Forward-looking statements contained herein are made as of the date of this news release and the Company disclaims any obligation to update any forward-looking statements, whether as a result of new information, future events or results, except as may be required by applicable securities laws. There can be no assurance that forward-looking information will prove to be accurate, as actual results and future events could differ materially from those anticipated in such statements and there may be other factors that cause results not to be anticipated, estimated or intended. Accordingly, readers should not place undue reliance on forward-looking information.

Neither the TSX Venture Exchange nor its Regulation Services Provider (as that term is defined in the policies of the TSX Venture Exchange) accepts responsibility for the adequacy or accuracy of this release.


FAQ

What are the terms of Integra's US$55 million bought deal financing (ITRG) announced February 4, 2026?

The financing is for 16,180,000 common shares at US$3.40 per share, with a 12% over-allotment option.
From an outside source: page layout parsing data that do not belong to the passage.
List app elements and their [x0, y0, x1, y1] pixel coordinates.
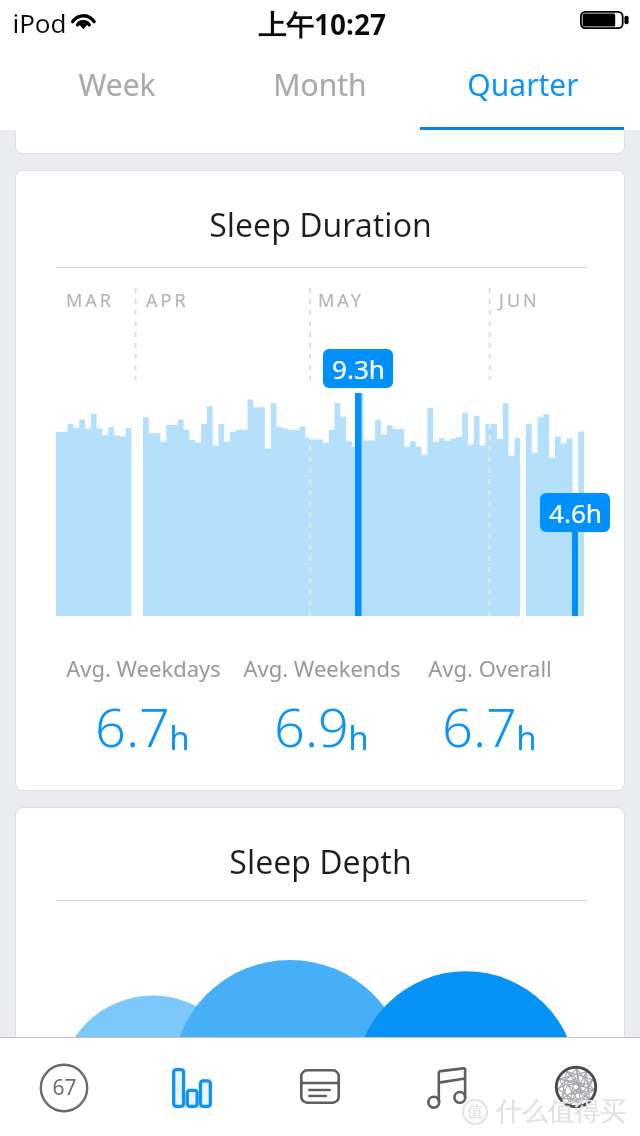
staticText: 值 — [467, 1102, 483, 1122]
staticText: h — [348, 715, 369, 760]
button[interactable]: Month — [218, 44, 422, 130]
button[interactable]: Statistics — [128, 1037, 256, 1136]
staticText: Sleep Depth — [229, 840, 412, 884]
staticText: 4.6h — [549, 495, 602, 530]
staticText: 6.9 — [274, 689, 349, 763]
staticText: 上午10:27 — [258, 5, 386, 43]
staticText: MAY — [318, 288, 364, 313]
staticText: h — [169, 715, 190, 760]
button[interactable]: Quarter — [422, 44, 640, 130]
button[interactable]: Network — [512, 1037, 640, 1136]
button[interactable]: Sleep score — [0, 1037, 128, 1136]
staticText: 67 — [52, 1073, 77, 1102]
staticText: Week — [78, 64, 156, 105]
button[interactable]: Sounds — [384, 1037, 512, 1136]
staticText: 6.7 — [95, 689, 170, 763]
staticText: Avg. Overall — [428, 653, 552, 683]
staticText: Month — [273, 64, 367, 105]
staticText: h — [516, 715, 537, 760]
staticText: 什么值得买 — [496, 1095, 626, 1128]
staticText: 6.7 — [442, 689, 517, 763]
staticText: Quarter — [467, 64, 579, 105]
staticText: Avg. Weekdays — [66, 653, 221, 683]
button[interactable]: Week — [0, 44, 218, 130]
staticText: APR — [146, 288, 189, 313]
staticText: Avg. Weekends — [243, 653, 401, 683]
staticText: MAR — [66, 288, 115, 313]
staticText: iPod — [12, 5, 67, 40]
staticText: JUN — [499, 288, 540, 313]
staticText: 9.3h — [332, 351, 385, 386]
staticText: Sleep Duration — [209, 203, 432, 247]
button[interactable]: Notes — [256, 1037, 384, 1136]
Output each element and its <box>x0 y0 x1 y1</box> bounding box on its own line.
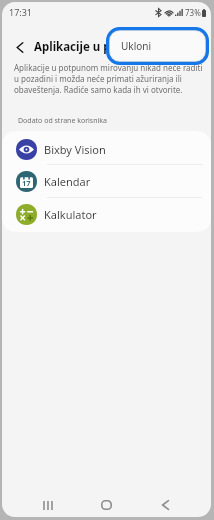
button[interactable]: Kalkulator <box>2 197 211 232</box>
button[interactable]: Bixby Vision <box>2 131 211 164</box>
staticText: Bixby Vision <box>44 142 106 157</box>
button[interactable]: Ukloni <box>110 31 205 61</box>
staticText: Aplikacije u potpunom mirovanju nikad ne… <box>14 62 206 95</box>
staticText: Kalendar <box>44 174 91 189</box>
staticText: 17:31 <box>9 6 33 18</box>
staticText: Dodato od strane korisnika <box>18 116 107 126</box>
staticText: Ukloni <box>121 39 152 53</box>
staticText: Aplikacije u potpunom mirovanju <box>34 39 211 55</box>
button[interactable]: Navigate up <box>7 34 33 60</box>
staticText: 73% <box>185 7 201 18</box>
button[interactable]: 17 <box>2 164 211 197</box>
staticText: Kalkulator <box>44 207 97 222</box>
staticText: 17 <box>22 178 31 188</box>
button[interactable]: Home <box>84 488 129 517</box>
button[interactable]: Recent apps <box>25 488 70 517</box>
button[interactable]: Back <box>143 488 188 517</box>
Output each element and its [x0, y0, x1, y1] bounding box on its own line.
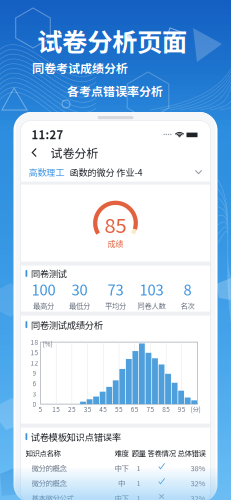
- staticText: 8: [184, 278, 192, 300]
- staticText: 最低分: [69, 300, 90, 311]
- staticText: 成绩: [108, 238, 124, 249]
- staticText: 题量: [132, 448, 146, 458]
- staticText: 总体错误: [178, 448, 206, 458]
- staticText: 38%: [190, 463, 206, 473]
- staticText: 11:27: [32, 126, 64, 143]
- staticText: 中下: [114, 493, 128, 500]
- staticText: 1: [136, 493, 140, 500]
- staticText: 6: [32, 379, 36, 388]
- staticText: 同卷人数: [138, 300, 166, 311]
- staticText: (分): [190, 405, 200, 414]
- staticText: 103: [140, 278, 164, 300]
- staticText: 9: [32, 368, 36, 378]
- staticText: 45: [99, 405, 107, 414]
- staticText: 65: [131, 405, 139, 414]
- staticText: 75: [146, 405, 154, 414]
- staticText: 12: [30, 358, 38, 367]
- staticText: 15: [30, 348, 38, 357]
- staticText: 1: [136, 478, 140, 488]
- button[interactable]: 返回: [26, 143, 44, 163]
- staticText: 100: [32, 278, 56, 300]
- staticText: 95: [178, 405, 186, 414]
- staticText: 25: [68, 405, 76, 414]
- staticText: 同卷考试成绩分析: [32, 59, 128, 76]
- staticText: (%): [42, 339, 52, 348]
- staticText: 0: [32, 399, 36, 409]
- staticText: 85: [104, 210, 126, 239]
- staticText: 同卷测试成绩分析: [31, 318, 103, 331]
- staticText: 各考点错误率分析: [67, 82, 163, 99]
- staticText: 试卷模板知识点错误率: [31, 430, 121, 443]
- staticText: 15: [52, 405, 60, 414]
- staticText: 中: [118, 478, 125, 488]
- button[interactable]: 高数理工: [20, 163, 210, 182]
- staticText: 函数的微分 作业-4: [70, 166, 142, 179]
- staticText: 试卷分析页面: [37, 22, 187, 59]
- staticText: 高数理工: [28, 166, 64, 179]
- staticText: 35: [84, 405, 92, 414]
- staticText: 难度: [114, 448, 128, 458]
- staticText: 名次: [180, 300, 194, 311]
- staticText: 答卷情况: [148, 448, 176, 458]
- staticText: 55: [115, 405, 123, 414]
- staticText: 试卷分析: [50, 144, 98, 161]
- staticText: 85: [162, 405, 170, 414]
- staticText: 32%: [190, 478, 206, 488]
- staticText: 32%: [190, 493, 206, 500]
- staticText: 18: [30, 337, 38, 347]
- staticText: 基本微分公式: [32, 493, 74, 500]
- staticText: 1: [136, 463, 140, 473]
- staticText: 平均分: [105, 300, 126, 311]
- staticText: 微分的概念: [32, 478, 66, 488]
- staticText: 同卷测试: [31, 267, 67, 280]
- staticText: 73: [108, 278, 124, 300]
- staticText: 30: [72, 278, 88, 300]
- staticText: 中下: [114, 463, 128, 473]
- staticText: 5: [39, 405, 43, 414]
- staticText: 3: [32, 389, 36, 398]
- staticText: 最高分: [33, 300, 54, 311]
- staticText: 微分的概念: [32, 463, 66, 473]
- staticText: 知识点名称: [26, 448, 60, 458]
According to the company, gross proceeds are US$55.012 million and the over-allotment option allows up to 1,941,600 additional shares.

How will Integra (ITRG) use the proceeds from the US$55.012M offering?
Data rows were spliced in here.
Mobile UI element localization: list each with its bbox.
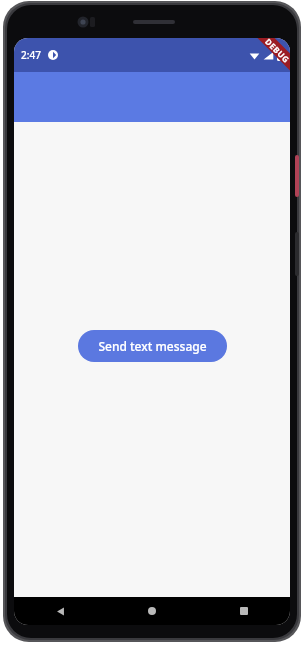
button[interactable]: Recent apps xyxy=(198,597,290,625)
staticText: 2:47 xyxy=(21,48,41,62)
button[interactable]: Send text message xyxy=(78,330,227,362)
button[interactable]: Back xyxy=(14,597,106,625)
staticText: Send text message xyxy=(98,338,207,354)
staticText: DEBUG xyxy=(263,38,290,65)
button[interactable]: Home xyxy=(106,597,198,625)
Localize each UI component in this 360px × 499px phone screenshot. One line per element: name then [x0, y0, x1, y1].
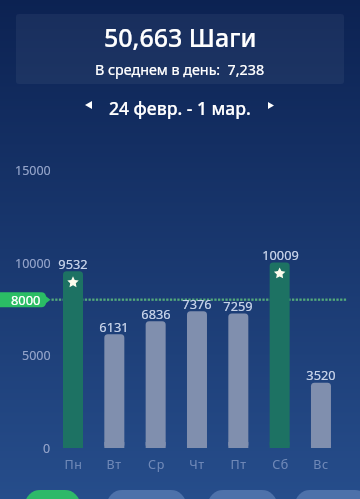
staticText: 7259 [223, 297, 253, 314]
staticText: Вс [313, 456, 329, 473]
staticText: 10009 [262, 246, 299, 263]
staticText: 24 февр. - 1 мар. [109, 96, 251, 120]
staticText: Ср [148, 456, 165, 473]
staticText: 8000 [11, 291, 41, 307]
button[interactable]: 24 февр. - 1 мар. [0, 96, 360, 120]
staticText: Пт [230, 456, 247, 473]
staticText: 5000 [22, 347, 51, 363]
staticText: Чт [189, 456, 205, 473]
button[interactable]: 50,663 Шаги [16, 14, 344, 84]
button[interactable] [208, 490, 277, 499]
staticText: 0 [43, 440, 51, 456]
staticText: 7376 [182, 295, 212, 312]
staticText: Сб [272, 456, 289, 473]
button[interactable]: Предыдущая неделя [76, 93, 100, 117]
button[interactable] [295, 490, 360, 499]
staticText: В среднем в день: 7,238 [95, 60, 265, 79]
button[interactable] [107, 490, 186, 499]
staticText: 6131 [99, 318, 129, 335]
staticText: Пн [64, 456, 83, 473]
staticText: 9532 [58, 255, 88, 272]
button[interactable] [25, 490, 80, 499]
staticText: 15000 [15, 162, 51, 178]
staticText: 6836 [141, 305, 171, 322]
button[interactable]: Следующая неделя [259, 93, 283, 117]
staticText: 10000 [15, 255, 51, 271]
staticText: 50,663 Шаги [104, 20, 257, 54]
staticText: Вт [106, 456, 122, 473]
staticText: 3520 [306, 366, 336, 383]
Proceeds will fund pre-production capital expenditures at the DeLamar Project, including procurement, early works and land purchase. According to the company, the funds are targeted specifically to advance DeLamar toward pre-production activities.

When is the expected closing date for Integra's (ITRG) bought deal financing and what approvals are required?

The offering is expected to close on or about February 9, 2026, subject to customary closing conditions. According to the company, closing requires approvals including the TSX Venture Exchange and NYSE American.

Who are the underwriters for Integra's (ITRG) February 4, 2026 bought deal and what does that mean for certainty of funding?

Canaccord Genuity Corp. and Stifel Nicolaus Canada are co-lead underwriters and joint bookrunners on the deal. According to the company, the bought deal structure provides underwriting commitment and distribution certainty for the financing.

What is the over-allotment option in Integra's (ITRG) US$55M offering and how many additional shares could be sold?

The over-allotment option allows purchase of up to 12% additional shares, equal to 1,941,600 common shares at the issue price. According to the company, it can be exercised in whole or in part until the closing date.